## Information
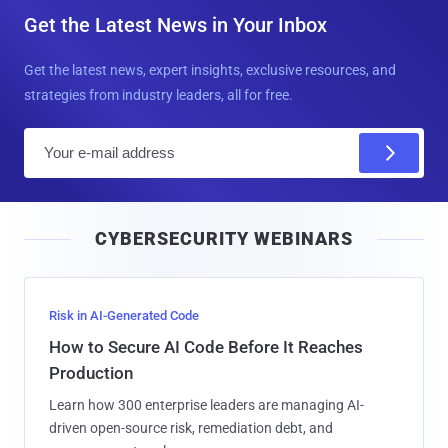
Get the Latest News in Your Inbox
Get the latest news, expert insights, exclusive resources, and
strategies from industry leaders, all for free.
E
m
a
i
CYBERSECURITY WEBINARS
l
Risk in AI-Generated Code
How to Secure AI Code Before It Reaches
Production
Learn how 300 enterprise leaders are managing AI-
driven open-source risk, remediation debt, and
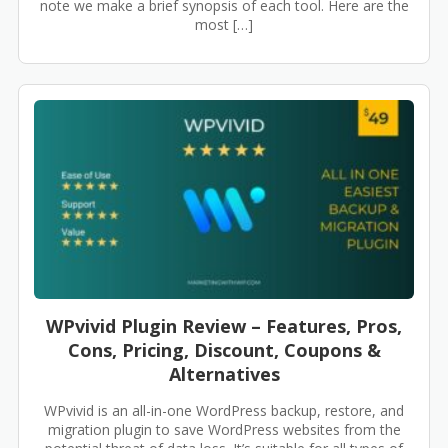
note we make a brief synopsis of each tool. Here are the
most […]
WPvivid Plugin Review – Features, Pros,
Cons, Pricing, Discount, Coupons &
Alternatives
WPvivid is an all-in-one WordPress backup, restore, and
migration plugin to save WordPress websites from the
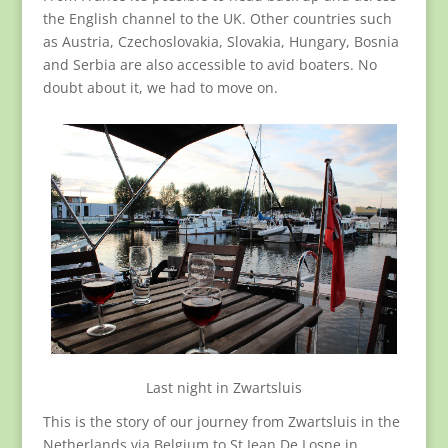
the English channel to the UK. Other countries such
as Austria, Czechoslovakia, Slovakia, Hungary, Bosnia
and Serbia are also accessible to avid boaters. No
doubt about it, we had to move on.
Last night in Zwartsluis
This is the story of our journey from Zwartsluis in the
Netherlands via Belgium to St Jean De Losne in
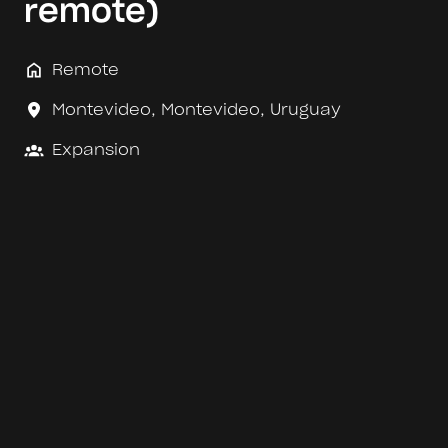
remote)
Remote
Montevideo
,
Montevideo
,
Uruguay
Expansion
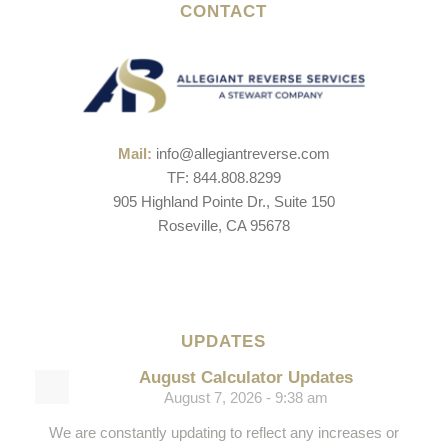
CONTACT
Mail:
info@allegiantreverse.com
TF: 844.808.8299
905 Highland Pointe Dr., Suite 150
Roseville, CA 95678
UPDATES
August Calculator Updates
August 7, 2026 - 9:38 am
We are constantly updating to reflect any increases or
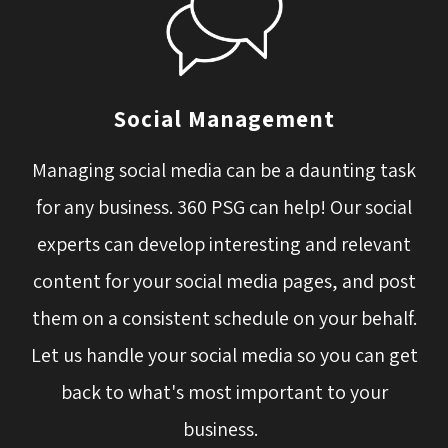
Social Management
Managing social media can be a daunting task
for any business. 360 PSG can help! Our social
experts can develop interesting and relevant
content for your social media pages, and post
them on a consistent schedule on your behalf.
Let us handle your social media so you can get
back to what's most important to your
business.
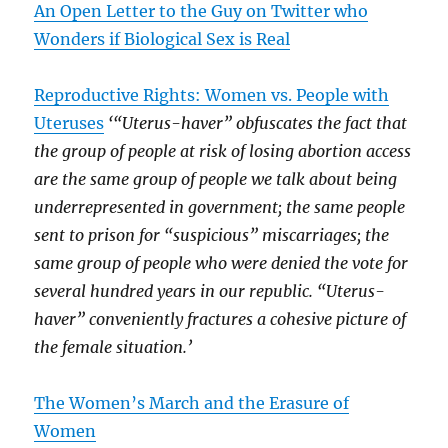
An Open Letter to the Guy on Twitter who
Wonders if Biological Sex is Real
Reproductive Rights: Women vs. People with
Uteruses
‘“Uterus-haver” obfuscates the fact that
the group of people at risk of losing abortion access
are the same group of people we talk about being
underrepresented in government; the same people
sent to prison for “suspicious” miscarriages; the
same group of people who were denied the vote for
several hundred years in our republic. “Uterus-
haver” conveniently fractures a cohesive picture of
the female situation.’
The Women’s March and the Erasure of
Women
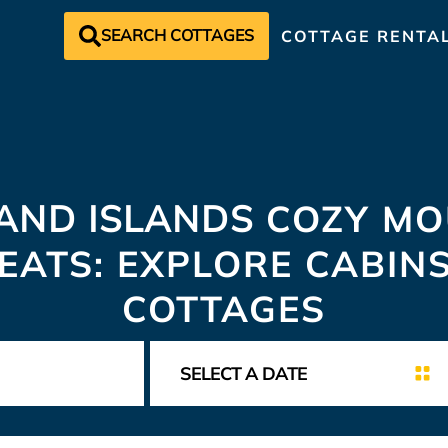
SEARCH COTTAGES
COTTAGE RENTA
AND ISLANDS
COZY MO
EATS: EXPLORE CABIN
COTTAGES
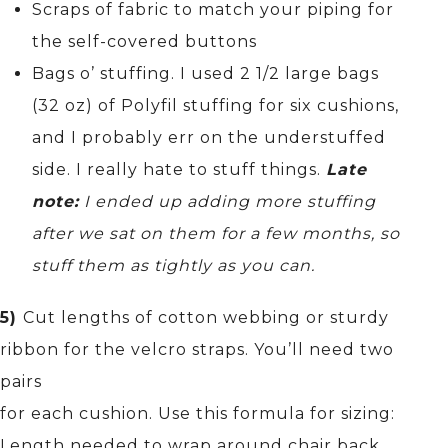
Scraps of fabric to match your piping for
the self-covered buttons
Bags o’ stuffing. I used 2 1/2 large bags
(32 oz) of Polyfil stuffing for six cushions,
and I probably err on the understuffed
side. I really hate to stuff things.
Late
note:
I ended up adding more stuffing
after we sat on them for a few months, so
stuff them as tightly as you can.
5)
Cut lengths of cotton webbing or sturdy
ribbon for the velcro straps. You’ll need two
pairs
for each cushion. Use this formula for sizing:
Length needed to wrap around chair back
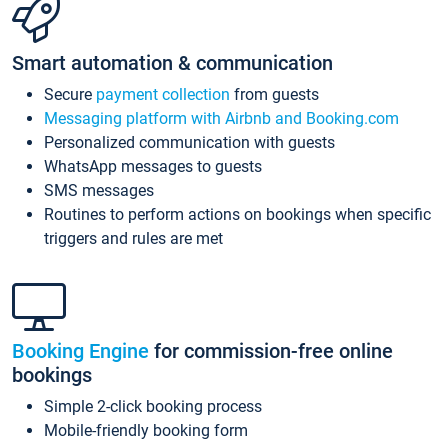
Smart automation & communication
Secure
payment collection
from guests
Messaging platform with Airbnb and Booking.com
Personalized communication with guests
WhatsApp messages to guests
SMS messages
Routines to perform actions on bookings when specific
triggers and rules are met
Booking Engine
for commission-free online
bookings
Simple 2-click booking process
Mobile-friendly booking form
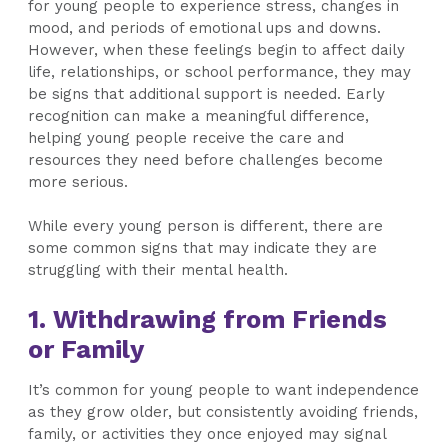
for young people to experience stress, changes in
mood, and periods of emotional ups and downs.
However, when these feelings begin to affect daily
life, relationships, or school performance, they may
be signs that additional support is needed. Early
recognition can make a meaningful difference,
helping young people receive the care and
resources they need before challenges become
more serious.
While every young person is different, there are
some common signs that may indicate they are
struggling with their mental health.
1. Withdrawing from Friends
or Family
It’s common for young people to want independence
as they grow older, but consistently avoiding friends,
family, or activities they once enjoyed may signal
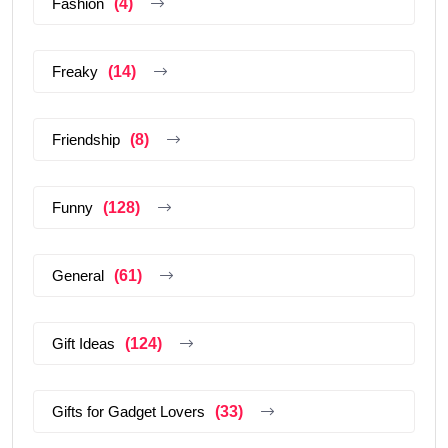
Fashion
(4)
Freaky
(14)
Friendship
(8)
Funny
(128)
General
(61)
Gift Ideas
(124)
Gifts for Gadget Lovers
(33)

## Task instructions
Where a line in the listing above contains "Women", copy that line.

## Response area
Reproductive Rights: Women vs. People with
The Women’s March and the Erasure of
Women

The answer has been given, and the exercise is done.